Not sure if it's a Key Stroke issue, but you quoted 4096MB, that's a humungous Image File.

Try keeping the Image size down below 4000KB's, I seem to have no issue when Posting at around 350 to 500 KB's per file size.

I use a piece of software called On One Image Sizer to pull the Original Image, Often 30 to 50 MB down to the right size.

Another issue is ensure the Image is sRGB format, if you Post Images in any other Format the Colour will not render right on CR.


----------



## eml58 (Jul 20, 2013)

rogerb said:


> can anyone give a quick "how to" on posting photos here? thanks



Get your Original Image down to a size +/- 500KB

Have it on your desk top or in a file easy to find

enter your written info in the Box where this info is going.

Below the Box is the "Attachments" Option, click 

Click "Choose File" which will show you your Files etc for selection

Click the File you want to Post

Hit Preview, to Preview

Hit Post

Depending on File size, takes a few seconds and away it goes.

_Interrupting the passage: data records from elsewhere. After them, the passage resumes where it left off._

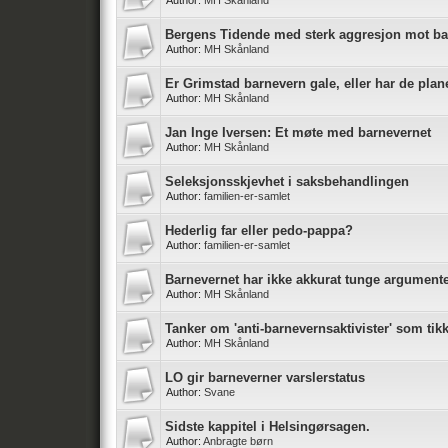
Author:
MH Skånland
Bergens Tidende med sterk aggresjon mot ba
Author:
MH Skånland
Er Grimstad barnevern gale, eller har de plan
Author:
MH Skånland
Jan Inge Iversen: Et møte med barnevernet
Author:
MH Skånland
Seleksjonsskjevhet i saksbehandlingen
Author:
familien-er-samlet
Hederlig far eller pedo-pappa?
Author:
familien-er-samlet
Barnevernet har ikke akkurat tunge argumenter
Author:
MH Skånland
Tanker om 'anti-barnevernsaktivister' som ti
Author:
MH Skånland
LO gir barneverner varslerstatus
Author:
Svane
Sidste kappitel i Helsingørsagen.
Author:
Anbragte børn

Important, Convert your Image Files to sRGB Format, RGB1988 or other Adobe type File Formats will not render colour well on CR, sRGB seems the best Format.


----------



## rpt (Jul 20, 2013)

rogerb said:


> can anyone give a quick "how to" on posting photos here? thanks


I did on the 6D thread in a reply to your unsuccessful post.


----------



## rogerb (Jul 20, 2013)

thank you rpt and eml58.


----------



## rpt (Jul 20, 2013)

rogerb said:


> thank you rpt and eml58.


Any day


----------